Background
The National Cancer Registry Programme (NCRP) is India’s flagship cancer surveillance programme, launched in 1981 by the Indian Council of Medical Research (ICMR). It is coordinated through the National Centre for Disease Informatics and Research (NCDIR), Bengaluru, an institute under ICMR.
The programme was established to generate reliable data on the incidence, prevalence, mortality and patterns of cancer in India. It provides scientific evidence for planning cancer prevention, early detection and treatment strategies at both the national and state levels.
Key facts:
- Launched: 1981
- Implemented by: Indian Council of Medical Research (ICMR)
- Coordinating Centre: National Centre for Disease Informatics and Research (NCDIR), Bengaluru
- Purpose: National cancer surveillance and evidence-based policymaking
Objectives and Components
The primary objective of the National Cancer Registry Programme is to provide authentic and systematic information on the burden of cancer across India. The data generated under the programme supports health planning, research and evaluation of cancer control initiatives.
The programme functions through two major types of cancer registries:
Population-Based Cancer Registries (PBCRs)
These registries collect data on all new cancer cases occurring within a defined population or geographical area. They help estimate cancer incidence, prevalence, mortality and survival trends and are useful for understanding the overall cancer burden in a region.
Hospital-Based Cancer Registries (HBCRs)
These registries collect information from individual hospitals on patients diagnosed and treated for cancer. They provide insights into clinical characteristics, treatment patterns, stage at diagnosis and patient outcomes, supporting hospital management and clinical research.
Together, PBCRs and HBCRs provide comprehensive information for cancer surveillance and policy formulation.
Significance
The National Cancer Registry Programme forms the backbone of cancer surveillance in India.
Its importance lies in:
- Estimating the national and regional burden of cancer.

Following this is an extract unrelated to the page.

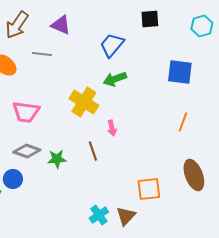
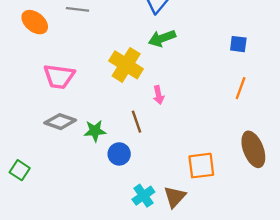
blue square: (180, 72) -> (238, 44), moved, size x0.6
blue circle: (13, 179) -> (119, 154), moved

- Identifying geographic variations and high-risk populations.
- Supporting evidence-based cancer control policies.
- Assisting in planning screening, diagnostic and treatment facilities.
- Monitoring long-term trends in cancer incidence and mortality.
- Supporting epidemiological and clinical research.
- Providing reliable Indian data for international cancer databases and comparative studies.
The programme also helps policymakers assess the effectiveness of cancer prevention and early detection initiatives over time.
Challenges and Way Forward
Despite significant progress, the programme faces several challenges.
Major challenges include:
- Uneven geographical coverage of cancer registries.
- Under-reporting of cases, especially from rural and remote areas.
- Variations in the quality and completeness of data collection.
- Limited integration with digital health information systems.
- Shortage of trained personnel for cancer registration and surveillance.
To strengthen the programme, India should:
- Expand Population-Based Cancer Registries to underserved regions.
- Improve integration with digital health records and hospital information systems.
- Enhance data quality through regular training and standardisation.
- Promote timely reporting from both public and private healthcare facilities.
- Strengthen collaboration between NCRP, State Governments and national health programmes.
A robust National Cancer Registry Programme is essential for understanding India’s changing cancer burden and for designing effective policies on cancer prevention, early diagnosis and treatment.